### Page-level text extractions

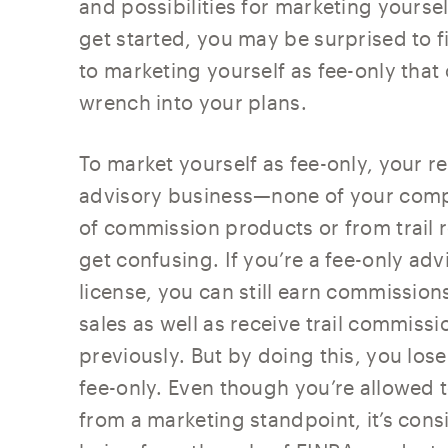
and possibilities for marketing yourse
get started, you may be surprised to f
to marketing yourself as fee-only tha
wrench into your plans.
To market yourself as fee-only, your 
advisory business—none of your comp
of commission products or from trail 
get confusing. If you’re a fee-only ad
license, you can still earn commission
sales as well as receive trail commiss
previously. But by doing this, you lose
fee-only. Even though you’re allowed 
from a marketing standpoint, it’s con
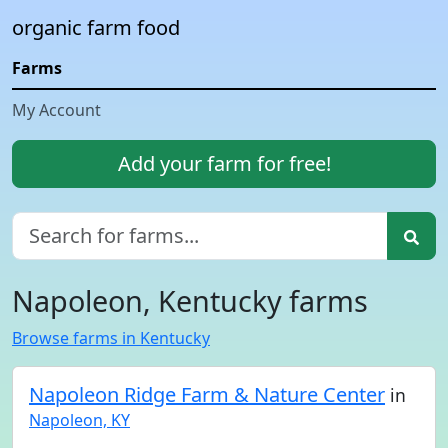
organic farm food
Farms
My Account
Add your farm for free!
Napoleon, Kentucky farms
Browse farms in Kentucky
Napoleon Ridge Farm & Nature Center
in
Napoleon, KY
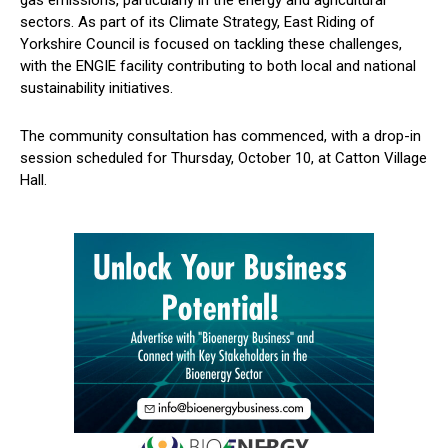
sectors. As part of its Climate Strategy, East Riding of
Yorkshire Council is focused on tackling these challenges,
with the ENGIE facility contributing to both local and national
sustainability initiatives.
The community consultation has commenced, with a drop-in
session scheduled for Thursday, October 10, at Catton Village
Hall.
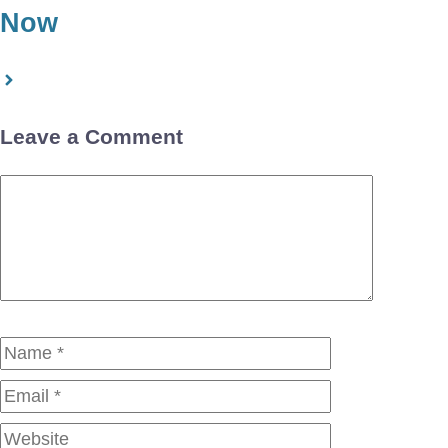
Now
Leave a Comment
Comment
Name
Email
Website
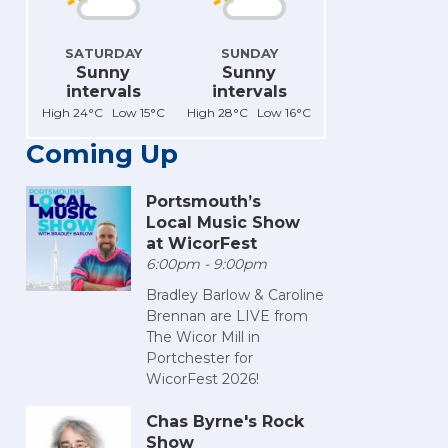
SATURDAY
SUNDAY
Sunny
Sunny
intervals
intervals
High 24°C Low 15°C
High 28°C Low 16°C
Coming Up
Portsmouth’s
Local Music Show
at WicorFest
6:00pm - 9:00pm
Bradley Barlow & Caroline
Brennan are LIVE from
The Wicor Mill in
Portchester for
WicorFest 2026!
Chas Byrne's Rock
Show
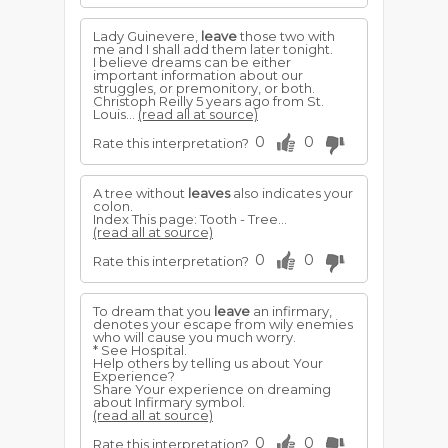
Lady Guinevere,
leave
those two with
me and I shall add them later tonight.
I believe dreams can be either
important information about our
struggles, or premonitory, or both.
Christoph Reilly 5 years ago from St.
Louis...
(read all at source)
0
0
Rate this interpretation?
A tree without
leaves
also indicates your
colon.
Index This page: Tooth - Tree...
(read all at source)
0
0
Rate this interpretation?
To dream that you
leave
an infirmary,
denotes your escape from wily enemies
who will cause you much worry.
* See Hospital.
Help others by telling us about Your
Experience?
Share Your experience on dreaming
about Infirmary symbol.
(read all at source)
0
0
Rate this interpretation?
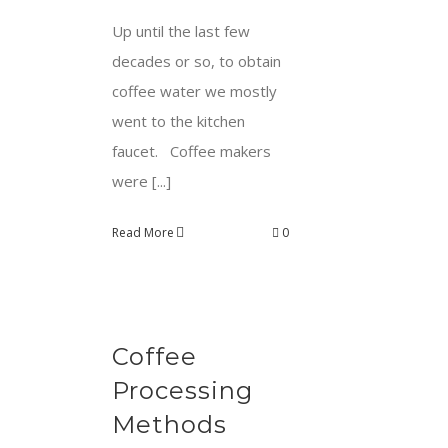
Up until the last few
decades or so, to obtain
coffee water we mostly
went to the kitchen
faucet. Coffee makers
were [...]
Read More
0
Coffee
Processing
Methods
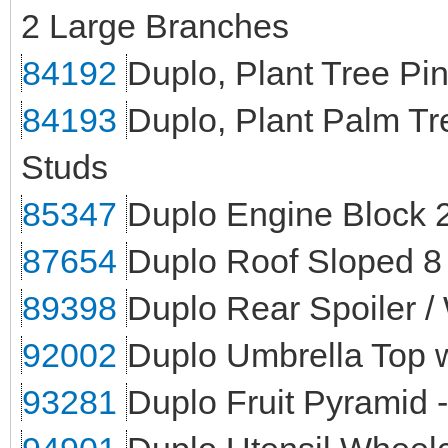
2 Large Branches
84192
Duplo, Plant Tree Pi
84193
Duplo, Plant Palm Tr
Studs
85347
Duplo Engine Block 2
87654
Duplo Roof Sloped 8 
89398
Duplo Rear Spoiler /
92002
Duplo Umbrella Top w
93281
Duplo Fruit Pyramid 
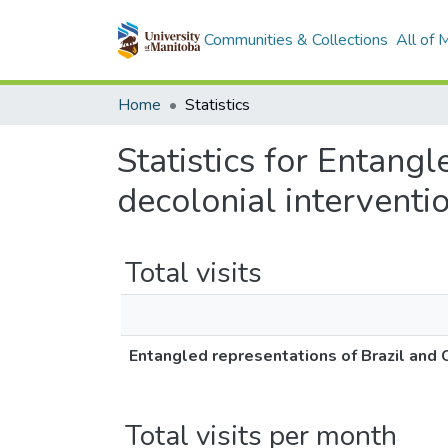
Communities & Collections
All of
Home
Statistics
Statistics for Entang
decolonial interventi
Total visits
Entangled representations of Brazil and 
Total visits per month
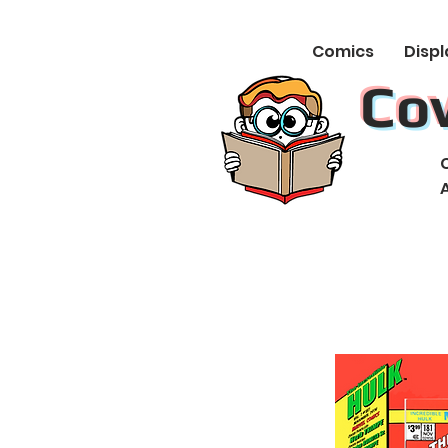
Comics
Displ
Co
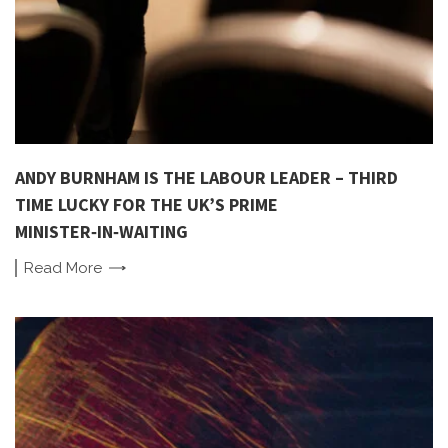
ANDY BURNHAM IS THE LABOUR LEADER – THIRD
TIME LUCKY FOR THE UK’S PRIME
MINISTER‑IN‑WAITING
Read
More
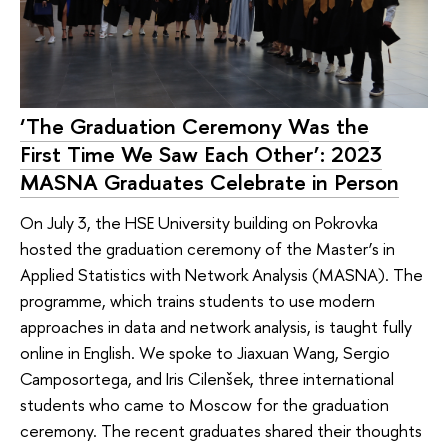
‘The Graduation Ceremony Was the
First Time We Saw Each Other’: 2023
MASNA Graduates Celebrate in Person
On July 3, the HSE University building on Pokrovka
hosted the graduation ceremony of the Master’s in
Applied Statistics with Network Analysis (MASNA). The
programme, which trains students to use modern
approaches in data and network analysis, is taught fully
online in English. We spoke to Jiaxuan Wang, Sergio
Camposortega, and Iris Cilenšek, three international
students who came to Moscow for the graduation
ceremony. The recent graduates shared their thoughts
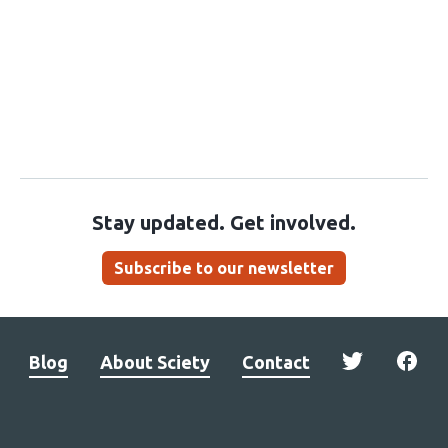
Stay updated. Get involved.
Subscribe to our newsletter
Blog
About Sciety
Contact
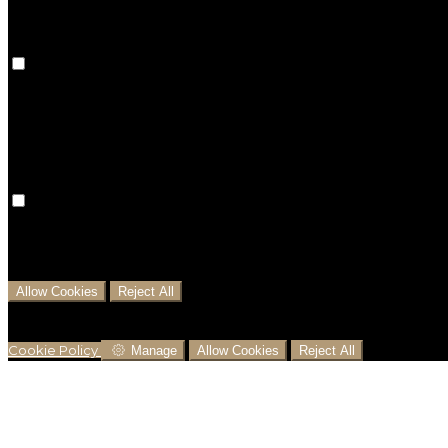
Preference Cookies
Preference cookies are used to keep track of your pref
preferences won't be remembered on your next visit.
Analytical Cookies
We use analytical cookies to help us understand the pr
business decisions and offer the best possible prices.
Allow Cookies
Reject All
Cookies are used to ensure you get the best experienc
analytics.
Cookie Policy
Manage
Allow Cookies
Reject All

### Exercise goal
Each line above that contains the string "Kentucky" should be copied.

### Response area
Napoleon, Kentucky farms
Browse farms in Kentucky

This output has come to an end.